Therefore, farmers need be accountable only for the amount by which their methane emissions are increasing by (plus nitrous oxide emissions).  That accountability is much less than the 49% that MfE points the finger at the ag sector to mitigate.

 If the moral imperative here is to clean up our own mess, we must leave farmers alone and look to our own use of fossil fuels to clean up.  But that undermines our economy much more than undermining the economic viability of animal farmers by putting them in to the ETS based on their gross impact, rather then their net impact.

by Rich on October 05, 2018
Rich

There are a few self-interested reasons for NZ to reduce its carbon emissions:

- we will isolate ourselves from variable and increasing costs of fossil fuels and thus have a stable and decreasing energy input cost to our economy

- places such as the EU will eventually lose patience and impose a carbon tarrif on imports from coubtries that don't get their act together - we should work to be on the right side of that

 

by Dennis Frank on October 06, 2018
Dennis Frank

I agree with your advocacy of a mitigation strategy, Brian.  Couple of provisos ought to apply.  First, as you suggest, a cross-party consensus on emissions policy ought to be negotiated - could call it a national resilience policy.  Second, the principle of true-cost accounting that the Green Party adopted as economic policy almost thirty years ago ought to be implemented via legislation.  The capitalist practice of socialising costs must be totally eliminated.

Interesting to hear a petrolhead anticipating going electric.  High time our petrolheads stopped acting like a bunch of juvenile delinquents.  Disgusting how our politicians & media keep failing to hold them accountable for their pollution.  At least farmers are a vital part of the economy - unlike the useless parasites promoting their delinquency as "motor sports".  As if addiction to speed & fossil-fuel burning was something to be proud of.  Time they grew up.

by Brian Easton on October 07, 2018
Brian Easton

Dear John,

I have come to a similar conclusion to you, but have been hesitant to go public because one just cannot believe the conventional wisdom can be so wrong.

If you are right, than there is a profound muddle in the measurement of stocks and flows. This issue was largely sorted out in applied mathematics by Galileo and Newton; economists were a little later when in the 1940s Bill Philips – NZ’s most eminent economist – set the issue out.

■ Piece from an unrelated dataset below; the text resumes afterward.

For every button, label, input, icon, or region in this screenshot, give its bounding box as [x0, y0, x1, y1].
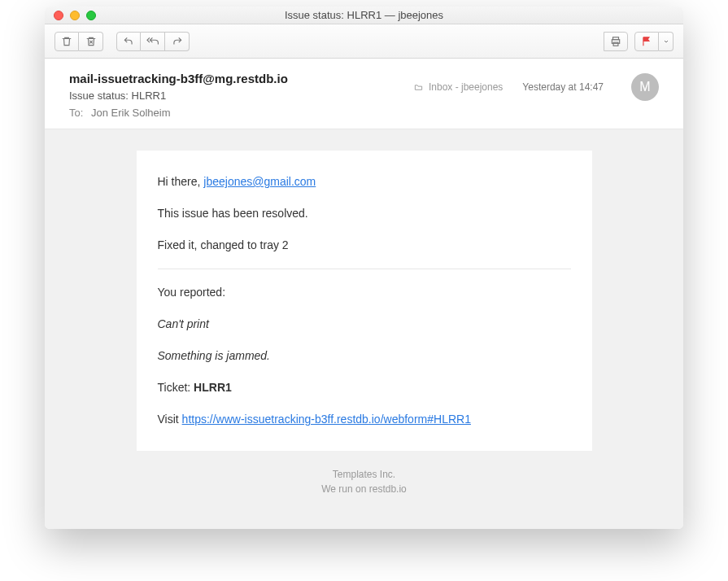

Let’s for a moment ignore that methane is more damaging than carbon dioxide. Then the carbon cycle is that CO2 is absorbed from the air by grass, which is digested by cows and emitted as CH4 which breaks down to CO2. As far as I can work out, we ignore the grass absorption of CO2 because the stock of carbon in the grass is (broadly) constant, overlooking that the absorption is a part of the total cycle. We seem to be treating cows as if they are eating coal.

Now you are quite right, John, that CH4 is more damaging and takes time to break down into CO2. But if the net annual CH4 is constant (say the number of cows is not increasing) then over time the net contribution from CH4 is zero. If the dairy herd is growing (and the emissions per cow are constant) then there will be a net effect as long as the herd grows. When it stops then, 30-odd years after, NZ’s net carbon emissions from this source are zero.

Now I cant believe that this has not been taken into account by those who have calculated our carbon balances. But there are various indications that they have not done it properly. Has anyone checked the calculations?

Couple of further points. First, suppose you are right John. Then we almost certainly have been purchasing carbon credits on the international market when we do not need to have done so. In effect there has been an unnecessary fiscal drain. I can think of much better uses of the funds if we have been meeting (or more closely meeting) our emissions target.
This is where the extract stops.